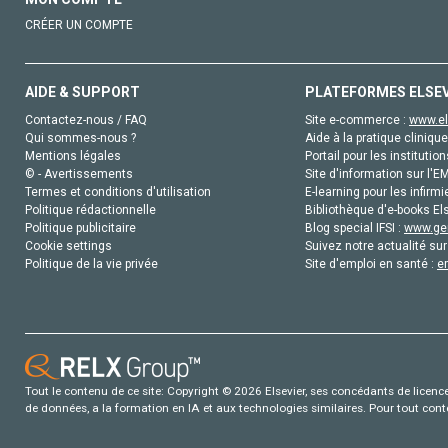
CRÉER UN COMPTE
AIDE & SUPPORT
PLATEFORMES ELSE
Contactez-nous / FAQ
Site e-commerce :
www.el
Qui sommes-nous ?
Aide à la pratique clinique
Mentions légales
Portail pour les institution
© - Avertissements
Site d'information sur l'E
Termes et conditions d'utilisation
E-learning pour les infirmi
Politique rédactionnelle
Bibliothèque d'e-books Els
Politique publicitaire
Blog special IFSI :
www.gen
Cookie settings
Suivez notre actualité sur
Politique de la vie privée
Site d'emploi en santé :
e
Tout le contenu de ce site: Copyright © 2026 Elsevier, ses concédants de licence e
de données, a la formation en IA et aux technologies similaires. Pour tout con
* * * *
- _AIM OF THE TASK_: Look for "Bibliothèque d'e-books Els" in the records. Write out its line and every later line through the end exactly, with nothing more.

- _RESPONSE TO THE EXERCISE_:
Bibliothèque d'e-books Els
Politique publicitaire
Blog special IFSI :
www.gen
Cookie settings
Suivez notre actualité sur
Politique de la vie privée
Site d'emploi en santé :
e
Tout le contenu de ce site: Copyright © 2026 Elsevier, ses concédants de licence e
de données, a la formation en IA et aux technologies similaires. Pour tout con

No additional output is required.